There are several alternatives to a Medicare Set Aside, such as a lump-sum settlement, structured settlement, or annuity. A lump-sum settlement is a one-time payment made to the claimant in exchange for releasing the defendant from liability. A structured settlement is a series of payments made over time. An annuity is a financial product that provides a steady stream of income.
What are the requirements for a Medicare Set Aside?
The requirements for a Medicare Set Aside include determining the amount of money that will be needed to cover future medical expenses related to the injury, obtaining approval from the Centers for Medicare and Medicaid Services (CMS), and setting up a trust account to hold the funds.

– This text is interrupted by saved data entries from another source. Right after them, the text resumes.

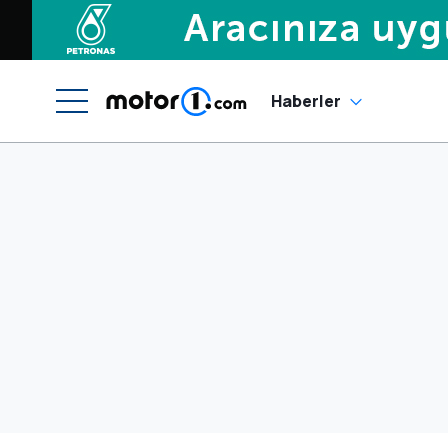
Haberler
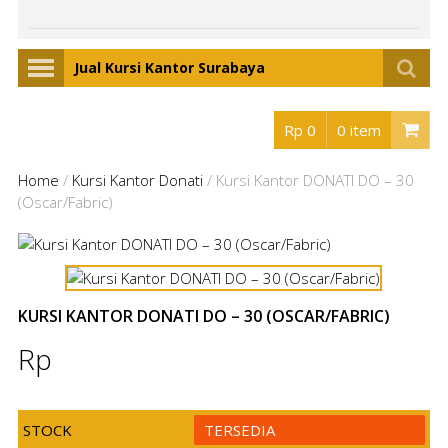
Jual Kursi Kantor Surabaya
Rp 0
0 item
Home
/
Kursi Kantor Donati
/
Kursi Kantor DONATI DO – 30
(Oscar/Fabric)
KURSI KANTOR DONATI DO – 30 (OSCAR/FABRIC)
Rp
STOCK
TERSEDIA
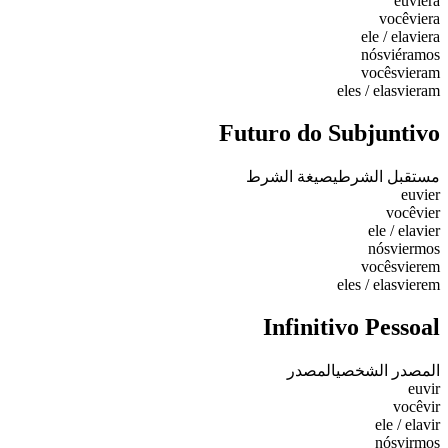
eu
viera
você
viera
ele / ela
viera
nós
viéramos
vocês
vieram
eles / elas
vieram
Futuro do Subjuntivo
مستقبل الشرطي
صيغة الشرط
eu
vier
você
vier
ele / ela
vier
nós
viermos
vocês
vierem
eles / elas
vierem
Infinitivo Pessoal
المصدر الشخصي
المصدر
eu
vir
você
vir
ele / ela
vir
nós
virmos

What is the process for creating a Medicare Set Aside?
The process for creating a Medicare Set Aside involves gathering medical records and bills, obtaining a life care plan, determining the amount of money needed to cover future medical expenses, submitting the proposed set-aside amount to CMS for approval, and setting up a trust account to hold the funds.
What are some common mistakes to avoid with a Medicare Set Aside?
Some common mistakes to avoid with a Medicare Set Aside include underestimating future medical expenses, failing to obtain CMS approval, and failing to set up a trust account to hold the funds. It is important to work with an experienced attorney and professional administrator to avoid these mistakes.
What happens if I don’t set up a Medicare Set Aside?
If you do not set up a Medicare Set Aside, you risk having Medicare refuse to pay for future medical expenses related to the injury. This could result in significant financial hardship for the claimant.
What is the role of a professional administrator in a Medicare Set Aside?
A professional administrator can help ensure that the Medicare Set Aside is properly managed and that funds are used only for approved medical expenses. The administrator can also help with reporting requirements and other administrative tasks. It is important to choose an experienced and reputable professional administrator to ensure that the Medicare Set Aside is properly managed.